 Post subject: Normative status of the UTR#50 material
PostPosted: Fri Oct 14, 2011 2:19 pm 
It is well-understood in the Unicode community that the goal of The Unicode Standard and the related standards and technical reports is to facilitate the reliable interchange of text and to help implementers, while giving maximum freedom to the users of the standard. To that effect, we have a fairly clear separation between what needs to be made mandatory and what is provided as a basis and can be adapted to the circumstances.

A good example is in the context of line breaking. If you read UAX#14, you will see that the only thing Unicode strongly mandates is that a line break occur at newline character (because that's the essence of a newline character), and that combining sequences should not be broken (because that's the essence of a combining sequence).
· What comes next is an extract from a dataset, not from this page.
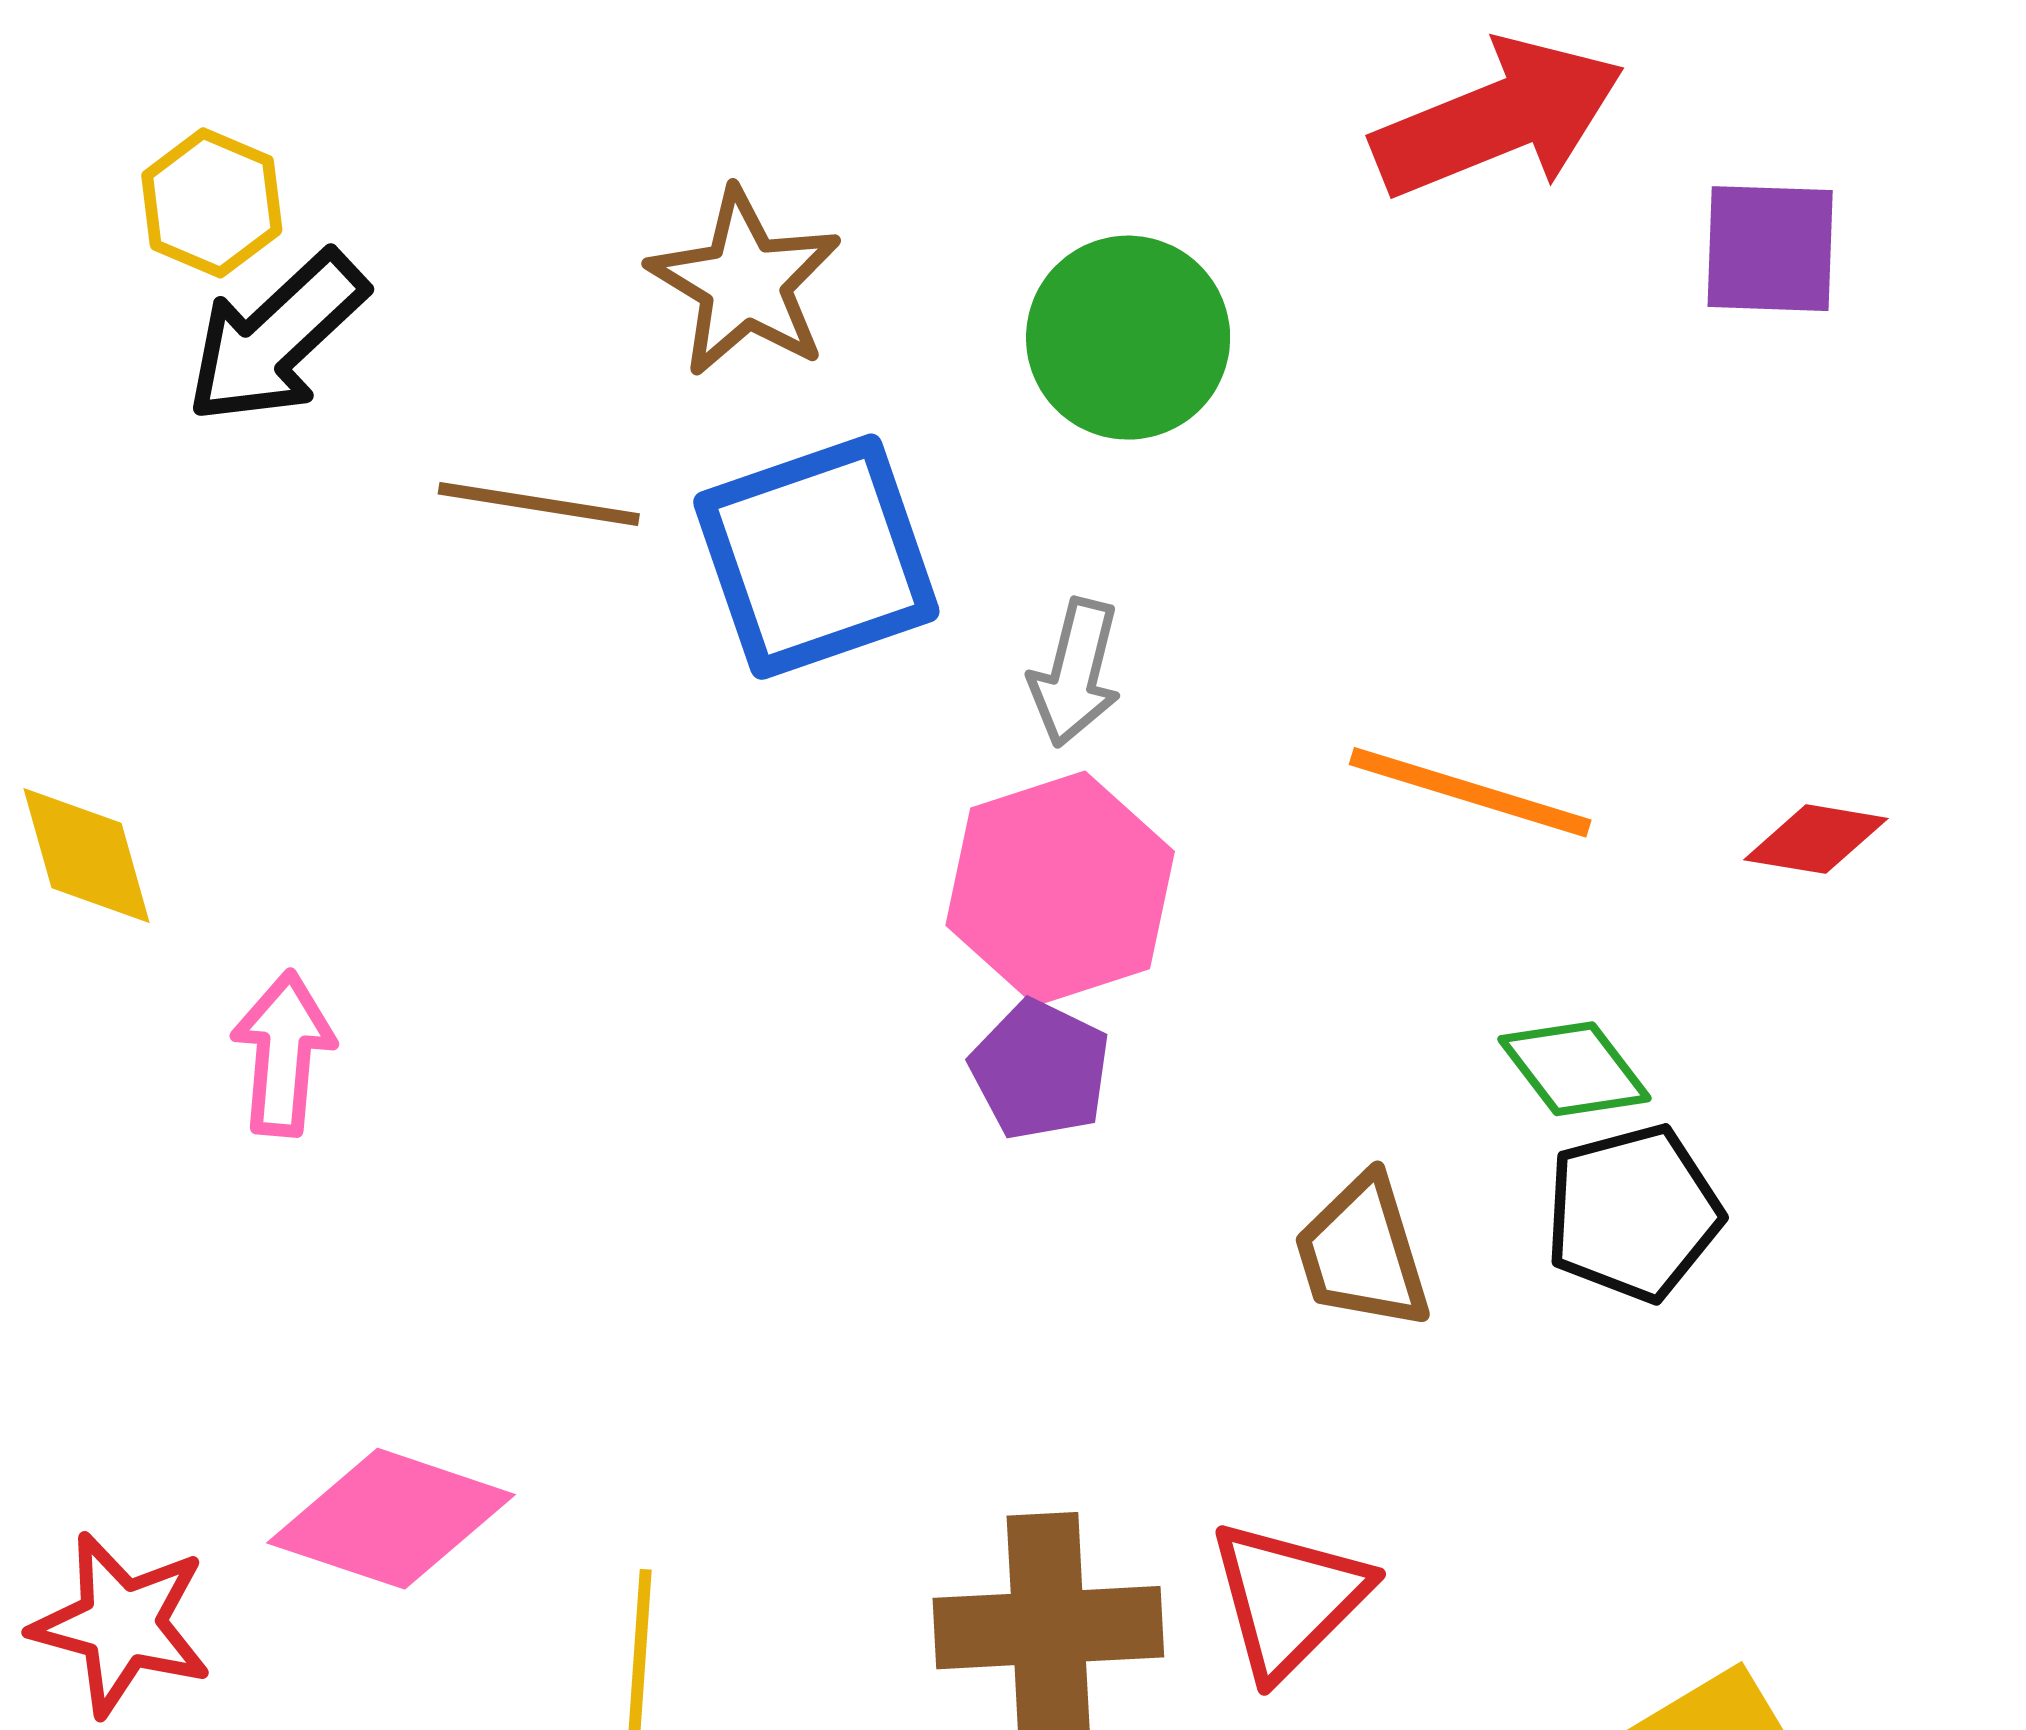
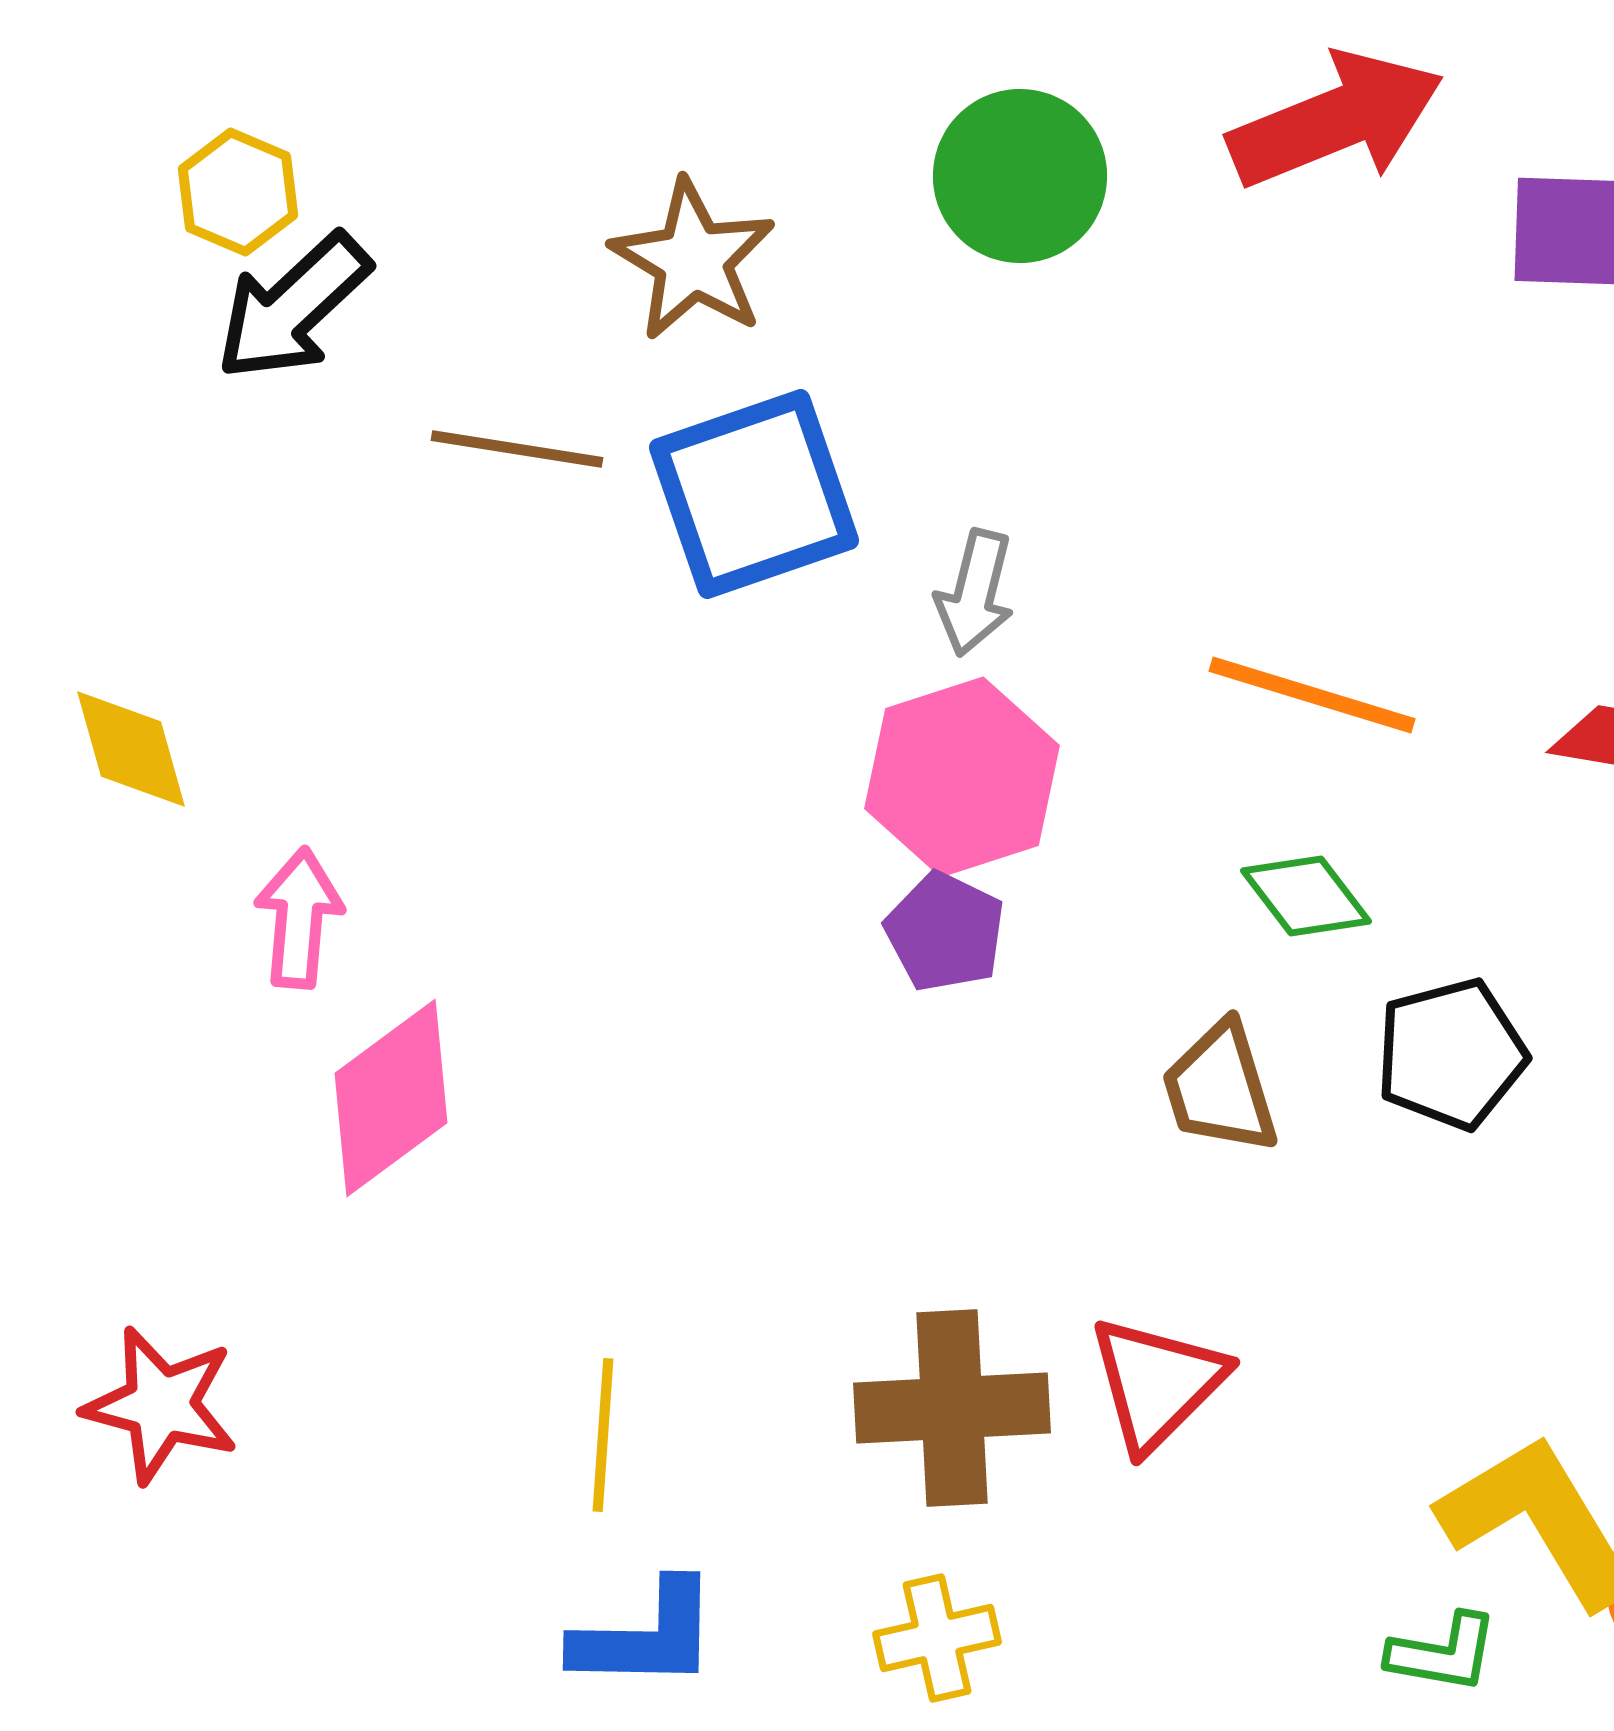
green circle: (1128, 338) -> (1020, 176), moved
green diamond: (1574, 1069) -> (1306, 896), moved
pink diamond: (391, 1519) -> (391, 1098), moved, turned -55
In all the other cases, the UAX#14 answer is only a suggestion, and is to be understood as "if you don't know better and don't have another stronger indication, it's probably a good/bad idea to break here." Of course, we make it the best suggestion we can, hence the long list of linebreak classes and rules.

It has come to my attention that I did not describe the normative status of the UTR#50 material and that this has lead to some confusion. Sorry about that, I should have known better. Here is a proposed addition to the text, either at the end of section 1, or in a new section following it.

The properties and algorithms presented in this report are informative. The intent is to provide a reasonable determination of the spacing and orientation of characters in Japanese texts, which can be used in the absence of other information, but can be overridden by the context, such as markup in a document or preferences in a layout application. This determination is based on the most common use of a character, but in no way implies that that character is used only in that way.

In an XML markup, assuming the existence of a <span> element, one could define two new attributes to explicit specify the class and orientation of character occurrences, e.g.:

...25<span eac="cl-19.3" eao="U">Ω</span>...

to give an ideographic treatment to a Greek letter.